Room of the Liberal Arts
Room of the Liberal Arts
Presumably used as Alexander VI’s study, the first of the “secret rooms”, the three rooms created in the wing built by Nicholas V (1447-1455), is known as the Room of the Liberal Arts, corresponding to the “arts” or disciplines that constituted the foundation of medieval scholastic teaching.
These represent a celebration of knowledge in its different specialisations, and are allegorically depicted as attractive women seated on thrones: the names engraved on the base identify the Arts of the Trivium, or rather Grammar, Dialectic, Rhetoric, and those of the Quadrivium – Geometry, Arithmetic, Music and Astronomy – surrounded by those who distinguished themselves in those disciplines, often portraits of eminent contemporary figures. Although the word “Penturichio” inscribed on the base of the throne of Rhetoric is the only signature in the cycle, the frescoes in this room are largely attributed to his workshop.
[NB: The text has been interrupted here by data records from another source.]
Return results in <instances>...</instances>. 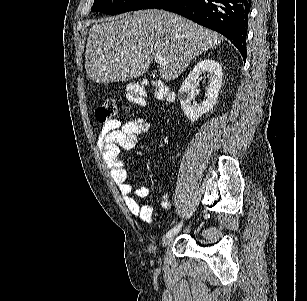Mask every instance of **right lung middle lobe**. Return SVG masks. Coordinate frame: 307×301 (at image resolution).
Masks as SVG:
<instances>
[{"mask_svg":"<svg viewBox=\"0 0 307 301\" xmlns=\"http://www.w3.org/2000/svg\"><path fill=\"white\" fill-rule=\"evenodd\" d=\"M153 0H94L92 12L115 15L127 11L143 9Z\"/></svg>","mask_w":307,"mask_h":301,"instance_id":"dd1d6c3e","label":"right lung middle lobe"}]
</instances>
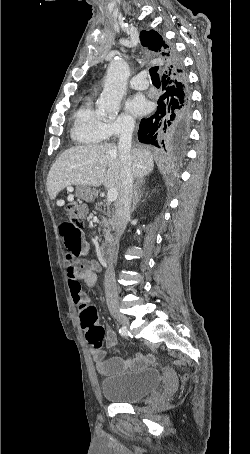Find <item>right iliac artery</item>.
<instances>
[{
	"label": "right iliac artery",
	"instance_id": "obj_1",
	"mask_svg": "<svg viewBox=\"0 0 250 454\" xmlns=\"http://www.w3.org/2000/svg\"><path fill=\"white\" fill-rule=\"evenodd\" d=\"M119 333L122 336H126L129 332H128V330L125 327H122V328L119 329Z\"/></svg>",
	"mask_w": 250,
	"mask_h": 454
}]
</instances>
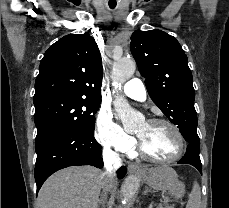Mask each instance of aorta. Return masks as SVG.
Listing matches in <instances>:
<instances>
[{
	"mask_svg": "<svg viewBox=\"0 0 229 208\" xmlns=\"http://www.w3.org/2000/svg\"><path fill=\"white\" fill-rule=\"evenodd\" d=\"M136 70V64L131 59H121L113 64L112 85L115 90H121V85L132 77ZM114 108L126 129L134 128L143 119L141 113L137 112L127 102L124 96L116 95ZM140 181L135 175L127 177L122 185V204L129 207L138 193Z\"/></svg>",
	"mask_w": 229,
	"mask_h": 208,
	"instance_id": "1",
	"label": "aorta"
}]
</instances>
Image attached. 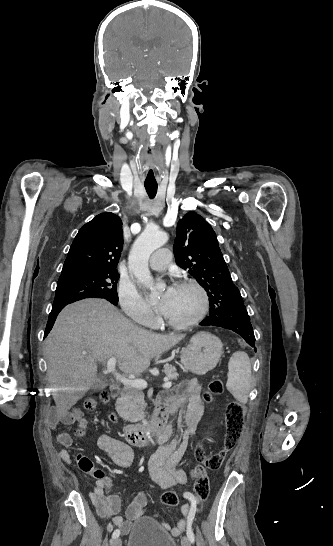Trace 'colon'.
<instances>
[{"instance_id": "colon-1", "label": "colon", "mask_w": 333, "mask_h": 546, "mask_svg": "<svg viewBox=\"0 0 333 546\" xmlns=\"http://www.w3.org/2000/svg\"><path fill=\"white\" fill-rule=\"evenodd\" d=\"M224 390L223 383L220 380H213L209 383L208 389L203 393L202 399L205 402L212 401L214 396L222 394ZM99 399L106 403L110 400V393L103 390ZM97 401L94 398H88L84 401V409L92 411L96 408ZM245 409L243 405L237 401H232L228 404L225 411V438L223 446L220 450L208 455L201 443L196 447V458L199 464L192 469L194 475L193 495L197 502H204L209 495L210 485L208 471H216L223 465L226 456L237 445L244 424ZM82 434V431H78ZM178 496L173 491L165 492L161 501L165 506L174 507L178 504Z\"/></svg>"}]
</instances>
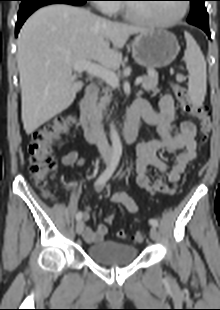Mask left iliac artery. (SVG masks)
Instances as JSON below:
<instances>
[{
	"instance_id": "1",
	"label": "left iliac artery",
	"mask_w": 220,
	"mask_h": 310,
	"mask_svg": "<svg viewBox=\"0 0 220 310\" xmlns=\"http://www.w3.org/2000/svg\"><path fill=\"white\" fill-rule=\"evenodd\" d=\"M150 225L157 227L158 226V221L156 219H150L149 220Z\"/></svg>"
}]
</instances>
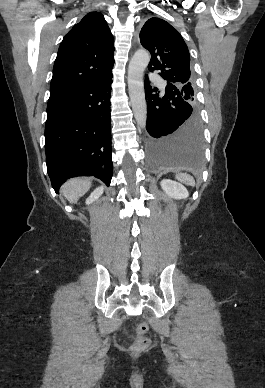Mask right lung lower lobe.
<instances>
[{
    "label": "right lung lower lobe",
    "mask_w": 265,
    "mask_h": 388,
    "mask_svg": "<svg viewBox=\"0 0 265 388\" xmlns=\"http://www.w3.org/2000/svg\"><path fill=\"white\" fill-rule=\"evenodd\" d=\"M111 83L112 75L49 98L45 151L56 192L65 180L76 176H95L110 184Z\"/></svg>",
    "instance_id": "obj_1"
}]
</instances>
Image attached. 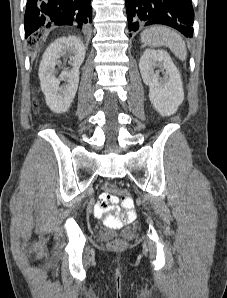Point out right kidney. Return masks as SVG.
<instances>
[{
	"instance_id": "1",
	"label": "right kidney",
	"mask_w": 227,
	"mask_h": 298,
	"mask_svg": "<svg viewBox=\"0 0 227 298\" xmlns=\"http://www.w3.org/2000/svg\"><path fill=\"white\" fill-rule=\"evenodd\" d=\"M71 57L70 71L63 70L59 78L55 76L56 65L60 59ZM85 58L83 42L76 36L61 37L56 39L46 49L39 66L41 89L45 95L48 107L55 113H64L70 107L79 83V68ZM67 84L59 86L60 81Z\"/></svg>"
}]
</instances>
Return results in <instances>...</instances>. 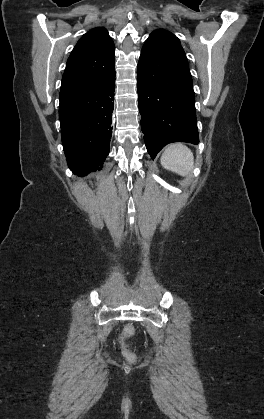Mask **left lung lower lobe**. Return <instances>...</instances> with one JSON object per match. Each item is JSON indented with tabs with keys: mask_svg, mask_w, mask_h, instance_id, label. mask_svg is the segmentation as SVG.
<instances>
[{
	"mask_svg": "<svg viewBox=\"0 0 264 419\" xmlns=\"http://www.w3.org/2000/svg\"><path fill=\"white\" fill-rule=\"evenodd\" d=\"M137 89L141 129L152 159L169 143H199L189 65L171 36L151 34L145 41Z\"/></svg>",
	"mask_w": 264,
	"mask_h": 419,
	"instance_id": "left-lung-lower-lobe-1",
	"label": "left lung lower lobe"
}]
</instances>
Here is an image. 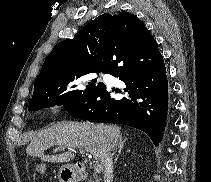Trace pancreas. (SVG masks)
Returning <instances> with one entry per match:
<instances>
[{
	"label": "pancreas",
	"instance_id": "1",
	"mask_svg": "<svg viewBox=\"0 0 211 182\" xmlns=\"http://www.w3.org/2000/svg\"><path fill=\"white\" fill-rule=\"evenodd\" d=\"M89 182H97V181H94V180H90Z\"/></svg>",
	"mask_w": 211,
	"mask_h": 182
}]
</instances>
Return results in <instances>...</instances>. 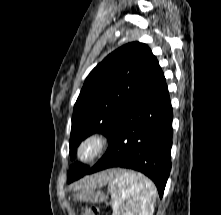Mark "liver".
<instances>
[{
    "label": "liver",
    "mask_w": 221,
    "mask_h": 215,
    "mask_svg": "<svg viewBox=\"0 0 221 215\" xmlns=\"http://www.w3.org/2000/svg\"><path fill=\"white\" fill-rule=\"evenodd\" d=\"M117 172L118 171L116 170H108L95 174L93 176L81 180L78 184L73 185V187L76 190L100 187L110 182Z\"/></svg>",
    "instance_id": "liver-1"
}]
</instances>
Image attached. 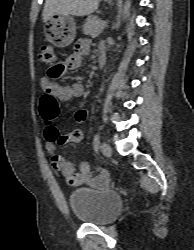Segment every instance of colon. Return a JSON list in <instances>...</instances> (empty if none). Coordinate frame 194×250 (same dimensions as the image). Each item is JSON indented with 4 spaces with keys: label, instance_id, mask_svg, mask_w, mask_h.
I'll return each instance as SVG.
<instances>
[{
    "label": "colon",
    "instance_id": "1",
    "mask_svg": "<svg viewBox=\"0 0 194 250\" xmlns=\"http://www.w3.org/2000/svg\"><path fill=\"white\" fill-rule=\"evenodd\" d=\"M39 59L42 64L50 67L51 77H57L56 66L58 65V56L54 47L49 44L42 45L40 49ZM40 110L43 119L53 120L57 117L59 111L58 102L50 92H46L41 96ZM66 137H69L73 140L82 139L80 131H74L66 135Z\"/></svg>",
    "mask_w": 194,
    "mask_h": 250
}]
</instances>
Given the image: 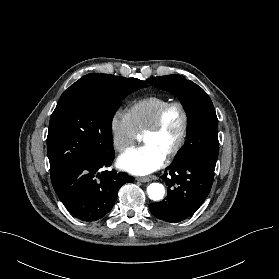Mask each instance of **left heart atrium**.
Returning a JSON list of instances; mask_svg holds the SVG:
<instances>
[{
  "instance_id": "39dd6f15",
  "label": "left heart atrium",
  "mask_w": 279,
  "mask_h": 279,
  "mask_svg": "<svg viewBox=\"0 0 279 279\" xmlns=\"http://www.w3.org/2000/svg\"><path fill=\"white\" fill-rule=\"evenodd\" d=\"M166 156L152 145L130 149L120 156L118 165L134 175H147L162 166Z\"/></svg>"
}]
</instances>
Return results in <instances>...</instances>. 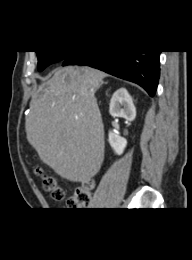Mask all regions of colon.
Returning a JSON list of instances; mask_svg holds the SVG:
<instances>
[{"instance_id":"colon-1","label":"colon","mask_w":192,"mask_h":260,"mask_svg":"<svg viewBox=\"0 0 192 260\" xmlns=\"http://www.w3.org/2000/svg\"><path fill=\"white\" fill-rule=\"evenodd\" d=\"M36 173L42 178V185L44 190L49 192L53 199L62 200L65 196L63 188L59 185L57 177L46 174L42 169L37 168ZM93 183L86 181L82 183L67 201V208L79 209L85 208L89 205L91 199V191Z\"/></svg>"}]
</instances>
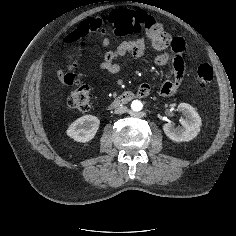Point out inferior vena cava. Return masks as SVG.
Listing matches in <instances>:
<instances>
[{
  "label": "inferior vena cava",
  "mask_w": 236,
  "mask_h": 236,
  "mask_svg": "<svg viewBox=\"0 0 236 236\" xmlns=\"http://www.w3.org/2000/svg\"><path fill=\"white\" fill-rule=\"evenodd\" d=\"M128 111L126 106H120L117 107L114 111L115 114H122V113H126Z\"/></svg>",
  "instance_id": "1"
}]
</instances>
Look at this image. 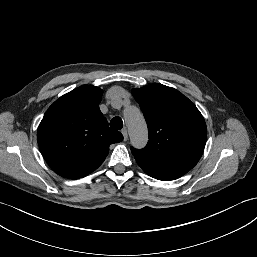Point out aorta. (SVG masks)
Wrapping results in <instances>:
<instances>
[{"mask_svg":"<svg viewBox=\"0 0 257 257\" xmlns=\"http://www.w3.org/2000/svg\"><path fill=\"white\" fill-rule=\"evenodd\" d=\"M125 121L130 131L131 141L135 147L141 148L147 142V127L145 120L136 107H131L125 111Z\"/></svg>","mask_w":257,"mask_h":257,"instance_id":"1","label":"aorta"}]
</instances>
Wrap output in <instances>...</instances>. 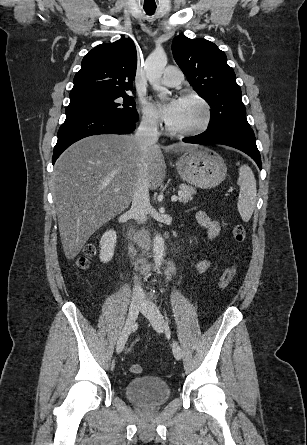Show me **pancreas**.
<instances>
[{"mask_svg":"<svg viewBox=\"0 0 307 445\" xmlns=\"http://www.w3.org/2000/svg\"><path fill=\"white\" fill-rule=\"evenodd\" d=\"M179 188L182 192L180 202H189L192 200L193 194H196L194 186H189V184H180Z\"/></svg>","mask_w":307,"mask_h":445,"instance_id":"cf45deb5","label":"pancreas"}]
</instances>
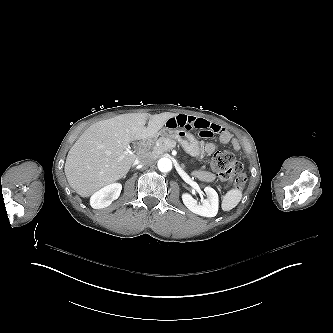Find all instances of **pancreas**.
<instances>
[{"instance_id": "pancreas-1", "label": "pancreas", "mask_w": 333, "mask_h": 333, "mask_svg": "<svg viewBox=\"0 0 333 333\" xmlns=\"http://www.w3.org/2000/svg\"><path fill=\"white\" fill-rule=\"evenodd\" d=\"M176 145V141L170 137H160L156 140L154 145L151 146L149 155L158 156L167 151L172 150Z\"/></svg>"}]
</instances>
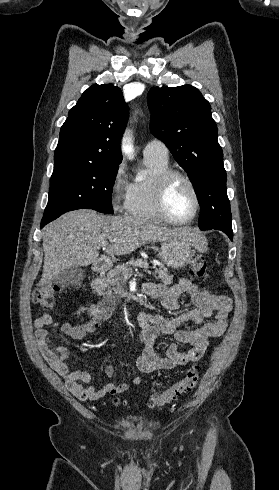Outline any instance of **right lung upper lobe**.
<instances>
[{"instance_id": "obj_1", "label": "right lung upper lobe", "mask_w": 279, "mask_h": 490, "mask_svg": "<svg viewBox=\"0 0 279 490\" xmlns=\"http://www.w3.org/2000/svg\"><path fill=\"white\" fill-rule=\"evenodd\" d=\"M127 119L120 88L92 85L61 127L54 164L122 161L119 141Z\"/></svg>"}]
</instances>
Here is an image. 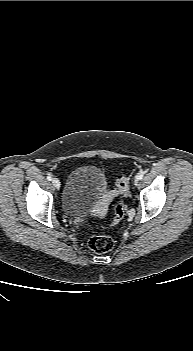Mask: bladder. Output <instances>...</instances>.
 I'll return each mask as SVG.
<instances>
[{
  "label": "bladder",
  "instance_id": "31cf9c89",
  "mask_svg": "<svg viewBox=\"0 0 193 351\" xmlns=\"http://www.w3.org/2000/svg\"><path fill=\"white\" fill-rule=\"evenodd\" d=\"M107 189L103 171L92 165L75 168L67 179L62 193V209L71 218L92 214Z\"/></svg>",
  "mask_w": 193,
  "mask_h": 351
}]
</instances>
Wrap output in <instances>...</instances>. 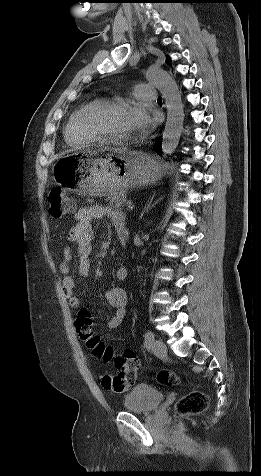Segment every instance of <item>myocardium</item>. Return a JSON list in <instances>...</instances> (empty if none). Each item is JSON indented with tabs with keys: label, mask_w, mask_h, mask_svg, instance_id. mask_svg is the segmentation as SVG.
Segmentation results:
<instances>
[{
	"label": "myocardium",
	"mask_w": 261,
	"mask_h": 476,
	"mask_svg": "<svg viewBox=\"0 0 261 476\" xmlns=\"http://www.w3.org/2000/svg\"><path fill=\"white\" fill-rule=\"evenodd\" d=\"M130 101L111 99L95 100L88 104L79 114L77 125L80 133L87 139L103 142H125L129 136L116 135L92 124V117L99 113L131 107Z\"/></svg>",
	"instance_id": "f54148a6"
}]
</instances>
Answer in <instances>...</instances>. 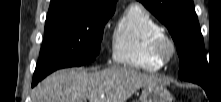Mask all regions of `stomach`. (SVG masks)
<instances>
[{
    "mask_svg": "<svg viewBox=\"0 0 221 102\" xmlns=\"http://www.w3.org/2000/svg\"><path fill=\"white\" fill-rule=\"evenodd\" d=\"M141 102H171V93L161 84L148 85L142 90Z\"/></svg>",
    "mask_w": 221,
    "mask_h": 102,
    "instance_id": "obj_1",
    "label": "stomach"
}]
</instances>
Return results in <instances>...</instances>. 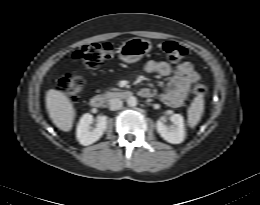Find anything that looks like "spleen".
Listing matches in <instances>:
<instances>
[{
	"label": "spleen",
	"instance_id": "1",
	"mask_svg": "<svg viewBox=\"0 0 260 205\" xmlns=\"http://www.w3.org/2000/svg\"><path fill=\"white\" fill-rule=\"evenodd\" d=\"M204 111V99L203 95L199 94L194 98L191 106L188 109V124L191 128H194L200 121Z\"/></svg>",
	"mask_w": 260,
	"mask_h": 205
}]
</instances>
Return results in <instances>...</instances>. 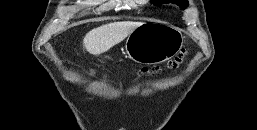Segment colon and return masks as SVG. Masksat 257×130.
Segmentation results:
<instances>
[{"instance_id":"colon-1","label":"colon","mask_w":257,"mask_h":130,"mask_svg":"<svg viewBox=\"0 0 257 130\" xmlns=\"http://www.w3.org/2000/svg\"><path fill=\"white\" fill-rule=\"evenodd\" d=\"M187 51L183 50L174 60L170 61L166 67L169 69L177 68L186 58ZM160 67H153V68H141L138 70L139 74H152L158 72Z\"/></svg>"}]
</instances>
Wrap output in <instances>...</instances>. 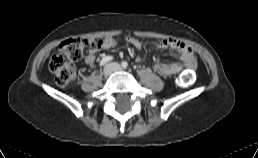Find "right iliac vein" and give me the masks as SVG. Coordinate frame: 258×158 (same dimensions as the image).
<instances>
[{"mask_svg": "<svg viewBox=\"0 0 258 158\" xmlns=\"http://www.w3.org/2000/svg\"><path fill=\"white\" fill-rule=\"evenodd\" d=\"M112 66L111 65H106L105 67H104V69H103V76L105 77V78H107V77H109L110 75H111V73H112Z\"/></svg>", "mask_w": 258, "mask_h": 158, "instance_id": "1", "label": "right iliac vein"}]
</instances>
On the ceiling a number of coats of arms and deeds of Alexander VI are depicted in gilded stucco: through the adoption of the fourteenth century Aragon emblem characterised by a double crown (alluding to the two kingdoms of Aragon and Sicily), with one facing upwards, the other down, with the added option of rays shining towards the ground, the pontiff intends to exalt his own royal lineage and to associate himself with the sun illuminating the earth. As well as the crown, there also appears a crimson flame against a dark background and an ox, a motif that recurs almost obsessively throughout the series.
The median arch that subdivides the richly decorated ceiling is known as that of Justice, for the various biblical episodes and stories that exemplify this virtue: Jacob flees from Laban, the Angels save Lot from the destruction of Sodom and Gomorrah, Justice dispenses gifts, and Trajan and the poor widow.